I went back to the Minister and said, “There is no way you are going to get any federal help.” They, the feds, thought that there had to be some kind of ulterior motive for moving in that direction. It was an outright no, I told her. She said, “I’ll give you two days to revise the cabinet submission.” With cabinet submissions, there’s a process. And it had gone through that process before it actually got to cabinet by having to rewrite the submission that took out any reference to part A, and move it strictly as a subject of instruction. And it passed, went through cabinet.
So there is a policy in Ontario of teaching native languages as a subject. Three months before this became policy, the Ministry announced that the teaching of French was compulsory beginning in grade 4. The native language [instruction] was open to any kid; it wasn’t just for native kids.

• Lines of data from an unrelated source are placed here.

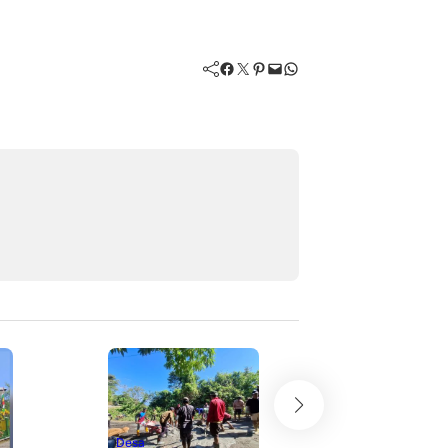
Facebook
Twitter
Pinterest
Mail
WhatsApp
Desa
Mitigasi Kekering
Desa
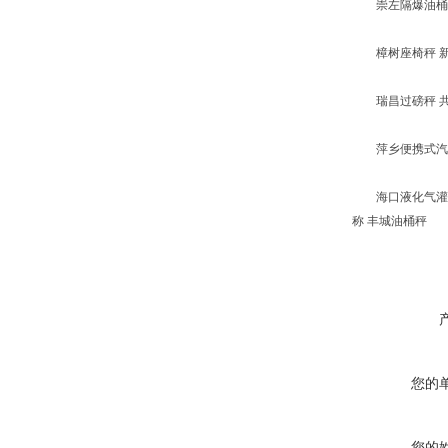
崇左隔爆油桶秤 
樟树座椅秤 新余
瑞昌过磅秤 共青
萍乡便携式汽车
海口液化气灌装秤
称 丰城油桶秤
您的
您的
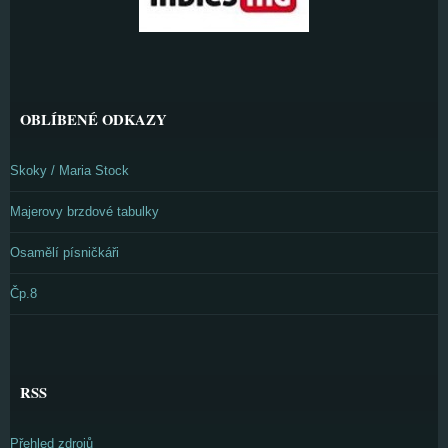
OBLÍBENÉ ODKAZY
Skoky / Maria Stock
Majerovy brzdové tabulky
Osamělí písničkáři
Čp.8
RSS
Přehled zdrojů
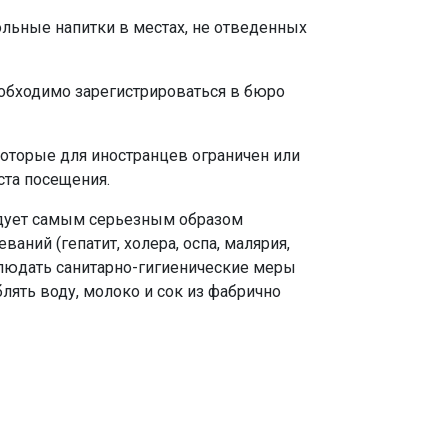
ольные напитки в местах, не отведенных
еобходимо зарегистрироваться в бюро
которые для иностранцев ограничен или
ста посещения.
ледует самым серьезным образом
аний (гепатит, холера, оспа, малярия,
облюдать санитарно-гигиенические меры
ять воду, молоко и сок из фабрично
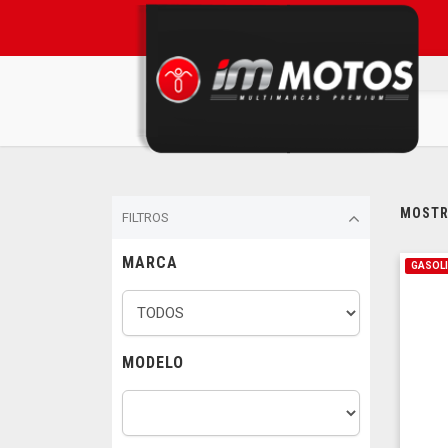
MOSTRA
FILTROS
MARCA
GASOL
MODELO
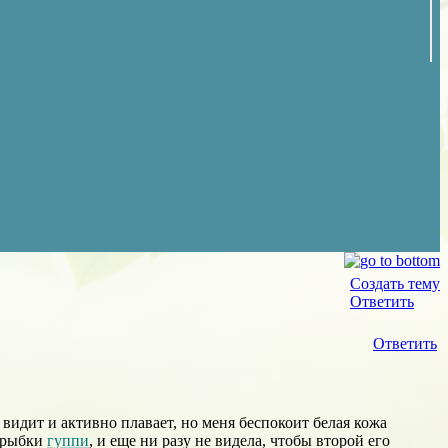
Создать тему
Ответить
Ответить
видит и активно плавает, но меня беспокоит белая кожа
2 рыбки
гуппи
, и еще ни разу не видела, чтобы второй его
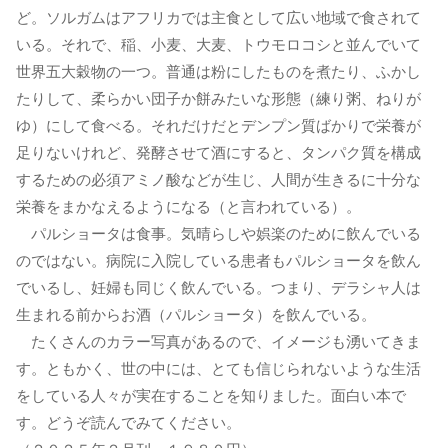
ど。ソルガムはアフリカでは主食として広い地域で食されて
いる。それで、稲、小麦、大麦、トウモロコシと並んでいて
世界五大穀物の一つ。普通は粉にしたものを煮たり、ふかし
たりして、柔らかい団子か餅みたいな形態（練り粥、ねりが
ゆ）にして食べる。それだけだとデンプン質ばかりで栄養が
足りないけれど、発酵させて酒にすると、タンパク質を構成
するための必須アミノ酸などが生じ、人間が生きるに十分な
栄養をまかなえるようになる（と言われている）。
パルショータは食事。気晴らしや娯楽のために飲んでいる
のではない。病院に入院している患者もパルショータを飲ん
でいるし、妊婦も同じく飲んでいる。つまり、デラシャ人は
生まれる前からお酒（パルショータ）を飲んでいる。
たくさんのカラー写真があるので、イメージも湧いてきま
す。ともかく、世の中には、とても信じられないような生活
をしている人々が実在することを知りました。面白い本で
す。どうぞ読んでみてください。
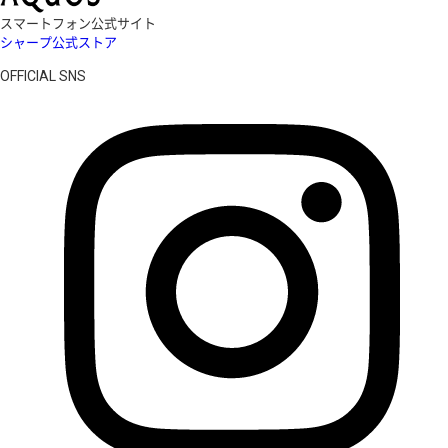
スマートフォン公式サイト
シャープ公式ストア
OFFICIAL SNS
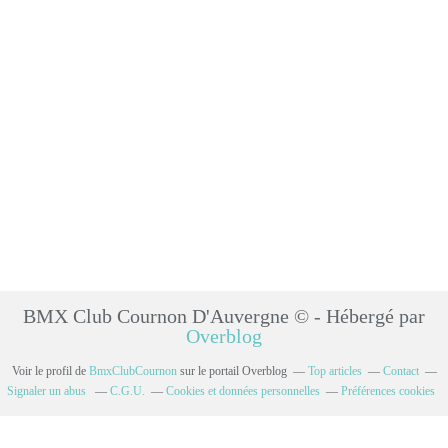
BMX Club Cournon D'Auvergne © - Hébergé par
Overblog
Voir le profil de
BmxClubCournon
sur le portail Overblog
Top articles
Contact
Signaler un abus
C.G.U.
Cookies et données personnelles
Préférences cookies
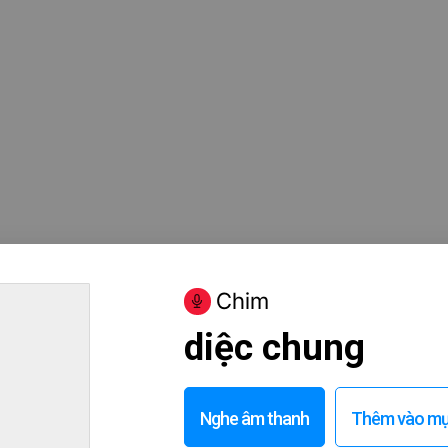
Chim
diệc chung
Nghe âm thanh
Thêm vào mục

JT: This is in the 1980s, right?
KL: This is 1985, ’86. And that was the policy. If there were Indian kids who were being taught the native language in grade 1 all the way through to grade 12 – if they had been taught Mohawk, for example, for the first three years – by the time they had got to grade 4 when they were supposed to be taught French, they could be exempt from taking French in their school life and continue on with that native language through to high school.
REFERENCES
1. Walter Currie served from 1968 to 1971 as president of the Indian-Eskimo Association, predecessor of the Canadian Alliance in Solidarity with the Native Peoples (CASNP), and from 1969 to 1971 as chairman of the Toronto Indian Friendship Centre. He was the first chair of Trent University’s Native Studies Department, from 1971-75.
2. In the summer of 1969 Keith Lickers’ father and retired lawyer, Norman Lickers, was one of the first to protest the Trudeau-Chretien “White Paper” on behalf of the Six Nations Band Council. Jacqueline Briggs’s paper for the Law Society of Upper Canada, “Legal Professionalism in the Life and Career of Norman Lickers” is available from the Law Society of Ontario.
3. The Canadian federal government has a ‘fiduciary duty’ as inheritor of treaty and other crown obligations to sustain native people, including providing for education. But within the Canadian state, education is constitutionally a provincial responsibility, and provinces may further ‘contract out’ the operations. Churches provided the day-to-day administration, and got to “save souls” doing it. The provinces developed curriculum but no real native studies curriculum because they didn’t believe it was useful and didn’t want to implant any foreign or unknown ideas. Churches relied on municipal boards of education for extra textbook materials, followed local teaching plans except for religion.
4. In Ontario, the provincial government develops and issues curriculum standards. Municipal boards, such as Brant County’s Board of Education, organize and deliver day-to-day teaching.
5. For more about Keith Lickers’s views on language policy, see his journal article “Native Languages and the Role of Research in Formulating Language Policy,” originally published in the TESL Canada Journal (vol.5, no.2) in March 1988. Available at http://files.eric.ed.gov/fulltext/EJ387334.pdf.
6. Photograph of female student at James Bay area residential school, c. 1970, by Mildred Young Hubbert.